The glycosidic group is preferably a glucoside or a galactoside and
the sugar alcohol is preferably sorbitol (glucitol), particularly
preferred carbohydrates are maltitol
(4-O-.beta.-D-galactopyranosyl-D-glucitol), lactitol
(4-O-.beta.-D-galactopyranosyl-D-glucitol) palatinit (a mixture of
GPS, .alpha.-D-glucopyranosyl-1.fwdarw.6-sorbitol and GPM,
a-D-glucopyranosyl-1.fwdarw.6-mannitol), and its individual sugar
alcohols, components GPS and GPM.
[0043] Preferably, the carbohydrate exists as a hydrate, including
trehalose, lactitol and palatinit. Most preferably, the
carbohydrate is trehalose.
[0044] It will be appreciated by the skilled person that the
microparticles are to be formulated to contain physiologically
effective amounts of a virus. That is, when delivered in a unit
dosage form, there should be a sufficient amount of the virus to
achieve the desired response.
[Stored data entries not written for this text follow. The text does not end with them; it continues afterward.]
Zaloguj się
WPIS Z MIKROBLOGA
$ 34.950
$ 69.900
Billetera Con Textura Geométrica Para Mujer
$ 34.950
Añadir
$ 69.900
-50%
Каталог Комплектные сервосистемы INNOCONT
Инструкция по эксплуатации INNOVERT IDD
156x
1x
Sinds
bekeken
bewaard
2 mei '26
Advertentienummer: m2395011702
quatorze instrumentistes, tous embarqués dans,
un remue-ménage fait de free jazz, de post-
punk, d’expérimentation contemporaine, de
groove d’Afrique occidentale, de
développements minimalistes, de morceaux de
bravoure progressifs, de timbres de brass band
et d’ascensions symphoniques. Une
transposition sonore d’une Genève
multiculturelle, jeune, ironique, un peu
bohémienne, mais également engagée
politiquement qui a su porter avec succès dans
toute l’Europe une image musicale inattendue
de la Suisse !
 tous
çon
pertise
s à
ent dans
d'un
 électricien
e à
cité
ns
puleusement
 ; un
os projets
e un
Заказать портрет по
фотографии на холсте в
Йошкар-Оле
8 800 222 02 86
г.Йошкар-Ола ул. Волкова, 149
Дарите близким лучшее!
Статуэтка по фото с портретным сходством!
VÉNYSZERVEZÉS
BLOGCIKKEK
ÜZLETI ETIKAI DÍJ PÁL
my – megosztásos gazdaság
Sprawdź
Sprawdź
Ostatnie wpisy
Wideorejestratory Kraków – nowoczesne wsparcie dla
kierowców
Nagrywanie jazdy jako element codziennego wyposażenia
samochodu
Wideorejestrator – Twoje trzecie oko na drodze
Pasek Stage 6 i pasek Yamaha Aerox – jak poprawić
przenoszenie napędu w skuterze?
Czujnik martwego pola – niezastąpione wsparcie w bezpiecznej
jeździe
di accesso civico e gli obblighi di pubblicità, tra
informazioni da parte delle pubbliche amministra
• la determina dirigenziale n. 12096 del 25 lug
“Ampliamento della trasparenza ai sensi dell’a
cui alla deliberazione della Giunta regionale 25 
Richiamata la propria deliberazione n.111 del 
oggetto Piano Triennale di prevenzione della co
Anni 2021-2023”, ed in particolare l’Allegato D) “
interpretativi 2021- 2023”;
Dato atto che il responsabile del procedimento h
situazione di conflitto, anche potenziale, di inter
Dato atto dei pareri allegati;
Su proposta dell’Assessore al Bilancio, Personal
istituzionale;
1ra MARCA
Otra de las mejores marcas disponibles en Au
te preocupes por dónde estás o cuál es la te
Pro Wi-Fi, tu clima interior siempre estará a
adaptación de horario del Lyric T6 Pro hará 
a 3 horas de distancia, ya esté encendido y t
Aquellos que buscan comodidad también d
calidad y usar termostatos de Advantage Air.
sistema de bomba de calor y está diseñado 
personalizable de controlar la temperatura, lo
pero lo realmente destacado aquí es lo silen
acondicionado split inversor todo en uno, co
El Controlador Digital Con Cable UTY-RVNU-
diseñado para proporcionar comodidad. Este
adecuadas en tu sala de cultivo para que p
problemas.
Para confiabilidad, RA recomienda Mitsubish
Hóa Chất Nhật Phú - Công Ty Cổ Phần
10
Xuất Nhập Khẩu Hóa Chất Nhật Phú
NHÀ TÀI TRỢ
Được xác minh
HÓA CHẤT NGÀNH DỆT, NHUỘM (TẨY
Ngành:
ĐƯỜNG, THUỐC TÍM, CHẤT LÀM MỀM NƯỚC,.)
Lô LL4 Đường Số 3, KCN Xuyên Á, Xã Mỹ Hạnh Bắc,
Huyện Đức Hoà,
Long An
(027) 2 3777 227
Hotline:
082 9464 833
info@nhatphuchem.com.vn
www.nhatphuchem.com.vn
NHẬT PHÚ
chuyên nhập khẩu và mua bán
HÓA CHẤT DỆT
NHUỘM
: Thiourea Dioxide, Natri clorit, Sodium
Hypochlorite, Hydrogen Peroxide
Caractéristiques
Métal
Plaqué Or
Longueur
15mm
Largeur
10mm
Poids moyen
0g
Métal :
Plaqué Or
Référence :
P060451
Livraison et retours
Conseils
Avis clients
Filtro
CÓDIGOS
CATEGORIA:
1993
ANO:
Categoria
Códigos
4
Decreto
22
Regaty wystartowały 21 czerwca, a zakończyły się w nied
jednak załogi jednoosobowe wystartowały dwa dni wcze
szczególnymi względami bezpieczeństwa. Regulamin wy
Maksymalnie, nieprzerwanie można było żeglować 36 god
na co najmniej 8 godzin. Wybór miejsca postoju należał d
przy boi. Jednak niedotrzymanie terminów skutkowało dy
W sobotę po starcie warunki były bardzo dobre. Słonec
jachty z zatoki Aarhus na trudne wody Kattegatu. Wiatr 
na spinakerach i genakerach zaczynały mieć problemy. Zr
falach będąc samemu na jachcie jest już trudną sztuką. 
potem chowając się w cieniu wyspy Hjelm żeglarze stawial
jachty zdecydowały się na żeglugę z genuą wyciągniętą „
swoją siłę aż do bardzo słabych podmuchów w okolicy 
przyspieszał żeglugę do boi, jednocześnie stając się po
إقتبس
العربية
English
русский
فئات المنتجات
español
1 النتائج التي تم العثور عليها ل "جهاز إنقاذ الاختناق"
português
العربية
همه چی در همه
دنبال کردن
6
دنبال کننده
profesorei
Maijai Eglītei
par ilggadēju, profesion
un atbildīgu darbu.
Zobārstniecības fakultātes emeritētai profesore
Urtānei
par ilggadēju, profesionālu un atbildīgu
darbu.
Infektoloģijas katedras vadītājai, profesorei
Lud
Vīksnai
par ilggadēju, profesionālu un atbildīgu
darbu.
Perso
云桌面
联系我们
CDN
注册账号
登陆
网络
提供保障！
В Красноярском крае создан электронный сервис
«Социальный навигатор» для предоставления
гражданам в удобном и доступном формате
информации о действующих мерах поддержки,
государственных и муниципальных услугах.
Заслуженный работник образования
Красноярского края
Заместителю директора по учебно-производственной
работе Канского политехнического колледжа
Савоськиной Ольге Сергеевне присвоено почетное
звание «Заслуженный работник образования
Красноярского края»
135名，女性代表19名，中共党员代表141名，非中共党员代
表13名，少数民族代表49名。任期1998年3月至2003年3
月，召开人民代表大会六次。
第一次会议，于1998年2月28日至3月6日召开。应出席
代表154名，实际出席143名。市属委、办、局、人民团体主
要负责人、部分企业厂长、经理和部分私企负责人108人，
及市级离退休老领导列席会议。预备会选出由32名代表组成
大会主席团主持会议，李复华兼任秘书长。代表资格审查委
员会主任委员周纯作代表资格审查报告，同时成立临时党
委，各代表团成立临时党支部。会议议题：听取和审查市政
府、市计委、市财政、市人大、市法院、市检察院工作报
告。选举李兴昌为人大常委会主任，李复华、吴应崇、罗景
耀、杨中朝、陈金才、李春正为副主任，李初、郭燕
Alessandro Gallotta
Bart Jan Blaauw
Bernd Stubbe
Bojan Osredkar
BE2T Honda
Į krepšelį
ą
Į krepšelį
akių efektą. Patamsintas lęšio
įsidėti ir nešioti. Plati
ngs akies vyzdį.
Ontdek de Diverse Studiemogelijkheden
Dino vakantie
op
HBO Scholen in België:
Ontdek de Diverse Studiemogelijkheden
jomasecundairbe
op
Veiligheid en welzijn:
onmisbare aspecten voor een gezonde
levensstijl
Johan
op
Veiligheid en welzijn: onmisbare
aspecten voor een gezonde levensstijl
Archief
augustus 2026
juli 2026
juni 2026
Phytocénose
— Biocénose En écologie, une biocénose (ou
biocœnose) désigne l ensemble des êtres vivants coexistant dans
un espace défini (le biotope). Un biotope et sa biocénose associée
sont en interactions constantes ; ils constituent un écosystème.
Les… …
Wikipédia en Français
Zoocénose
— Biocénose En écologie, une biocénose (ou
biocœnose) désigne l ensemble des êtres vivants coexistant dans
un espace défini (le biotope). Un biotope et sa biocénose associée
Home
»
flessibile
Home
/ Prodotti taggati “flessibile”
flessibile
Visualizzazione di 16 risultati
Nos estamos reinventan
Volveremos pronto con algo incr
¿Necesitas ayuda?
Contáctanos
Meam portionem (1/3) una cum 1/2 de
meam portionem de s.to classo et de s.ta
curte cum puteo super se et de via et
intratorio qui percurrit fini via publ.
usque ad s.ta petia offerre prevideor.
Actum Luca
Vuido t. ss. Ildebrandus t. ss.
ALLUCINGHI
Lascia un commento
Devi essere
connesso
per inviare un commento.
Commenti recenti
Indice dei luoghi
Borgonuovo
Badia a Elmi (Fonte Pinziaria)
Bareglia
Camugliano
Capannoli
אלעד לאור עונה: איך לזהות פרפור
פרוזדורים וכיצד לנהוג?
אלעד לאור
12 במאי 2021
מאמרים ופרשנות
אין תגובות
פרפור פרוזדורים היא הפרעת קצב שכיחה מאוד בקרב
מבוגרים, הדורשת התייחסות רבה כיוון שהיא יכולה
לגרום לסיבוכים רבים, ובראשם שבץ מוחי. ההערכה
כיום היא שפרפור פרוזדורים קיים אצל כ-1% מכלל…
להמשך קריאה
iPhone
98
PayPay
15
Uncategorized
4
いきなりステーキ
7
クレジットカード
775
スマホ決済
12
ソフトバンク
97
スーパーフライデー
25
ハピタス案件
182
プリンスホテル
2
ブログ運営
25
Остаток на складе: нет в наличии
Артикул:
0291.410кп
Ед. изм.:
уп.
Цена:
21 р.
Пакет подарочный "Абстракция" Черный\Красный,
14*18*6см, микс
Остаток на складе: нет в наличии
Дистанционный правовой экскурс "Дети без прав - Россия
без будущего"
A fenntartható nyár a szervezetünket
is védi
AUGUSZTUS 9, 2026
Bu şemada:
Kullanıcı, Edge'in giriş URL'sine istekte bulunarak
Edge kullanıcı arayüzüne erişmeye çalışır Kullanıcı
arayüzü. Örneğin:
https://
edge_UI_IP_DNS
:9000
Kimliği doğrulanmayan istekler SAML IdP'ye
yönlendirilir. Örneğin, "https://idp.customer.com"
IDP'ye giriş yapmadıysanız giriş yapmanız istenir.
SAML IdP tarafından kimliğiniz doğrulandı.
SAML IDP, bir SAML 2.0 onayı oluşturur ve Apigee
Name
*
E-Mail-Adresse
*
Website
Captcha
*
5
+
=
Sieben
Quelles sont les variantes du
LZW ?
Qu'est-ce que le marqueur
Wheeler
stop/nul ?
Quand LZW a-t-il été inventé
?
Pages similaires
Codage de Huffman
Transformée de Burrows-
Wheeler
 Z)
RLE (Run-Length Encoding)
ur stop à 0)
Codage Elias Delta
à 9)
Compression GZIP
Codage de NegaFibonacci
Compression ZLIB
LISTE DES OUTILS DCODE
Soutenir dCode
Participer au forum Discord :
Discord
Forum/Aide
As the microparticles of the
invention are preferably intended for delivery as dry powders in an
inhalation device, it will be appreciated that a unit dose
comprises a pre-defined amount of microparticles delivered to the
patient in one inspiratory effort. In a preferred embodiment, the
microparticles are prepared as single unit dosage forms for
inclusion in dry powder inhalers.
[0045] The amount of virus present in each microparticle will be
determined on the basis of the immunogenicity exhibited by the
virus. The amounts can be controlled simply by regulating the
concentration of the virus in solution with the primer prior to the
spraying step.
[0046] The microparticles are intended primarily for delivery by
inhalation. The preferred delivery system is a dry powder inhaler
(DPI), which relies entirely on the patient's inspiratory efforts
to introduce the microparticles in a dry powder form into the
lungs. However, alternative inhalation devices will also be used.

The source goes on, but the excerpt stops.